昨年、Jリーグ2連覇と天皇杯制覇を達成した神戸は阪神・淡路大震災と切り離せない因縁がある。1995年1月1日にクラブ創立。同17日、チーム初練習を予定していた朝に未曽有の大災害に襲われた。吉田孝行監督(47)は当時、Jリーグ横浜F入りを控…

 昨年、Jリーグ2連覇と天皇杯制覇を達成した神戸は阪神・淡路大震災と切り離せない因縁がある。1995年1月1日にクラブ創立。同17日、チーム初練習を予定していた朝に未曽有の大災害に襲われた。吉田孝行監督(47)は当時、Jリーグ横浜F入りを控えた滝川二高3年生。被災地への思いはサッカー人生の原動力になっている。

 晴れやかな始動のはずだった1・17、神戸は絶望のどん底からスタートした。震災で神戸市西区の練習場はがれき置き場となり使用できず、チームそろって初練習ができたのは2月6日。岡山県倉敷市の川崎製鉄のグラウンドを借りてスタートした。そんな逆境を経て、昨年は震災から30年の節目を前にリーグ2連覇を達成。天皇杯も制し、Jリーグで敵なしの強豪クラブに成長した。

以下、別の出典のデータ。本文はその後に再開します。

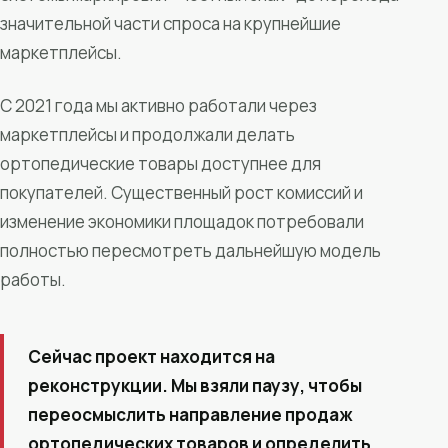
значительной части спроса на крупнейшие
маркетплейсы.
С 2021 года мы активно работали через
маркетплейсы и продолжали делать
ортопедические товары доступнее для
покупателей. Существенный рост комиссий и
изменение экономики площадок потребовали
полностью пересмотреть дальнейшую модель
работы.
Сейчас проект находится на
реконструкции. Мы взяли паузу, чтобы
переосмыслить направление продаж
ортопедических товаров и определить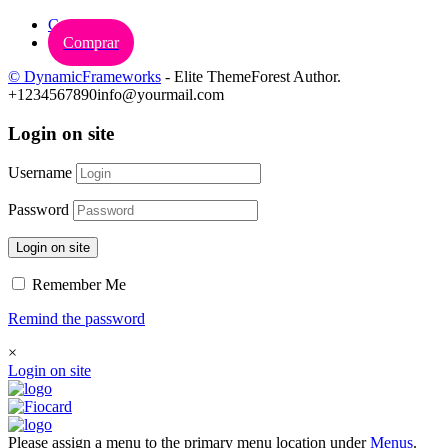
Carrinho
Comprar
© DynamicFrameworks
- Elite ThemeForest Author.
+1234567890
info@yourmail.com
Login on site
Username
Password
Login on site
Remember Me
Remind the password
×
Login on site
Please assign a menu to the primary menu location under
Menus
.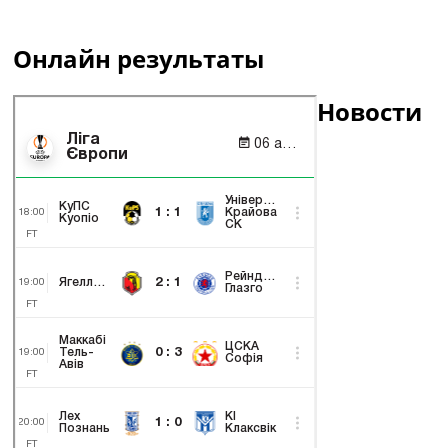
Онлайн результаты
Новости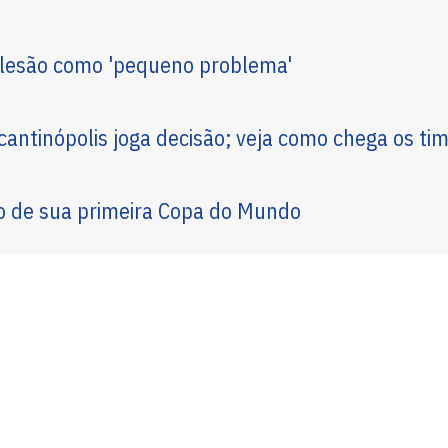
ê lesão como 'pequeno problema'
cantinópolis joga decisão; veja como chega os ti
o de sua primeira Copa do Mundo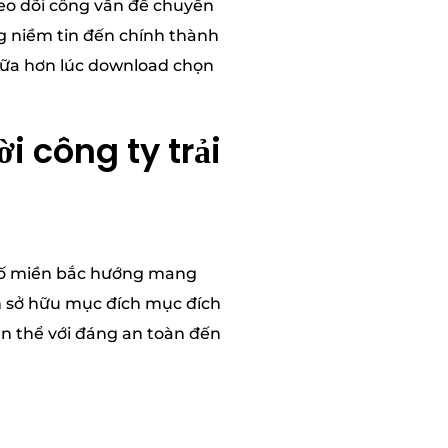
heo dõi công vấn đề chuyển
ng niềm tin đến chính thành
giữa hơn lúc download chọn
i công ty trải
 số miền bắc hướng mang
ch sở hữu mục đích mục đích
n thể với đáng an toàn đến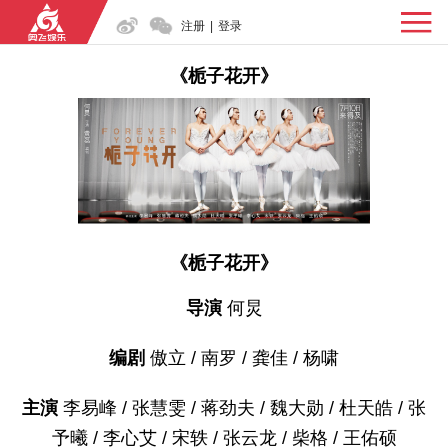
注册
|
登录
《栀子花开》
《栀子花开》
导演
何炅
编剧
傲立 / 南罗 / 龚佳 / 杨啸
主演
李易峰 / 张慧雯 / 蒋劲夫 / 魏大勋 / 杜天皓 / 张
予曦 / 李心艾 / 宋轶 / 张云龙 / 柴格 / 王佑硕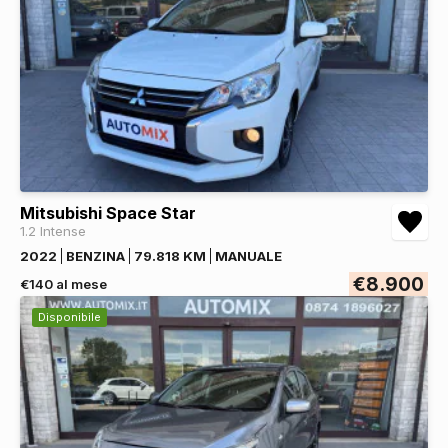
Mitsubishi Space Star
1.2 Intense
2022
BENZINA
79.818 KM
MANUALE
€8.900
€140 al mese
Disponibile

 吉田監督も震災を体験し、心をえぐられる思いをした。当時は同県川西市在住で滝川二高3年生。自宅で「今も忘れない」ほどの大きな揺れを経験した。実家は被害に見舞われることはなかったが、時間が過ぎるにつれて被害状況を知り「若すぎて今ほど考える力はなかったが、それでもやはり衝撃すぎた」と振り返る。卒業後は横浜Fの入団が内定していた。心痛のまま被害の爪痕が残る故郷を後にしたつらさは、今も忘れることができない。だからこそ「そこから街も復興したし、震災とともにヴィッセルも歩んでいるし成長している」と実感している。

 08年に神戸へ移籍し13年まで現役を続けた。震災から20年目の15年には、発起人としてノエビアスタジアムでチャリティーマッチを開催。「何か神戸のためにできないか、震災のことも忘れてほしくないし、次の世代に防災意識を伝えられたら」という故郷への恩返し、若い世代への継承を願ってのものだった。

 山あり谷ありの歴史を歩んだ神戸は現在、3連覇を狙う立場にいる。就任2年半で残留争いのチームから王座へ導いた指揮官は「去年は天皇杯、Jリーグも優勝できたし、僕らは地域の人たちと一緒という思いが強い。プロを目指す子どもたちや、会社で働きながらヴィッセルの試合を楽しんでいただいている方々に『明日も頑張ろう』という勇気を与えたいし、ヴィッセルはそういう存在であり続けなきゃいけない」と、クラブの担う役割を理解している。

 30年を経て、これからの震災の伝え方、兵庫県の発展にも目を向ける。「神戸というクラブと震災は切り離せない。30年前を知る人も少なくなっている。知らない子供も多いと思う。そういう意味で震災を忘れないのも大事だし、震災とともに立ち上がったクラブであるというのも、今の選手たちも知らなきゃいけない」と話す。かつては、震災から立ち上がったクラブの歴史を描いた映像を自作し、選手に説明したこともある。

 クラブの未来と同時に、兵庫県の将来にも期待を寄せる。「地元から世界に出て活躍する人材、サッカーだけでなく他のスポーツや、スポーツじゃなくていろんな分野でも、そういう人材が出て来るというのが、神戸市や兵庫県にとっていいことだと思う。世界へ出ていく人材を育てなきゃいけない。だからヴィッセルは街を勇気づける存在でいなければいけないと思っています」。被災地の歴史と“トモニ”神戸は歩み続ける。

 ◇吉田孝行(よしだ・たかゆき)1977年3月14日、兵庫県川西市出身。滝川二高のとき、U-17世界選手権に中田英寿、宮本恒靖らとともに出場した。95年に横浜Fに入団し、合併に伴い横浜M移籍。2008年に神戸に移籍し、13年に引退した。17、19、22年とシーズン途中から神戸監督に3度就任。21年はJ2長崎を指揮した。家族は夫人と長女。